• [Task goal]
In the records that follow, locate every line with "CoinGape" and extract it.

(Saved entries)

******

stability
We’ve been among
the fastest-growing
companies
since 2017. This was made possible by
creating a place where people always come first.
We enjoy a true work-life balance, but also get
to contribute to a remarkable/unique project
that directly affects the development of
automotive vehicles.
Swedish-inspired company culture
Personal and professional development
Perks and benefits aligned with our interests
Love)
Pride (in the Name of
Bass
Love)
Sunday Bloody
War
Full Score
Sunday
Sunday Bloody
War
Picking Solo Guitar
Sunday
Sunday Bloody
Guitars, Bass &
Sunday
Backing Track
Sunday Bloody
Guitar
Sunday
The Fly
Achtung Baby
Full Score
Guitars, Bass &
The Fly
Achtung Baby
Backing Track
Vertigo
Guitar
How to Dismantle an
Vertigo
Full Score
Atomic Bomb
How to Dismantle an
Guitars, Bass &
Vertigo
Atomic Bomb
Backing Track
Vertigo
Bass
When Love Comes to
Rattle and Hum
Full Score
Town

******

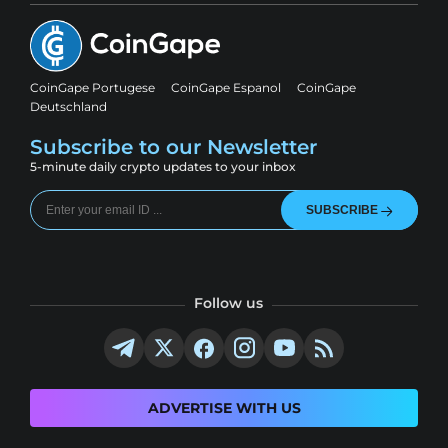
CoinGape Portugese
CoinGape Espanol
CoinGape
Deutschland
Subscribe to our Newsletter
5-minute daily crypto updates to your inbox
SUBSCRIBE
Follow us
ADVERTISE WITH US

******

• [Task result]
CoinGape Portugese
CoinGape Espanol
CoinGape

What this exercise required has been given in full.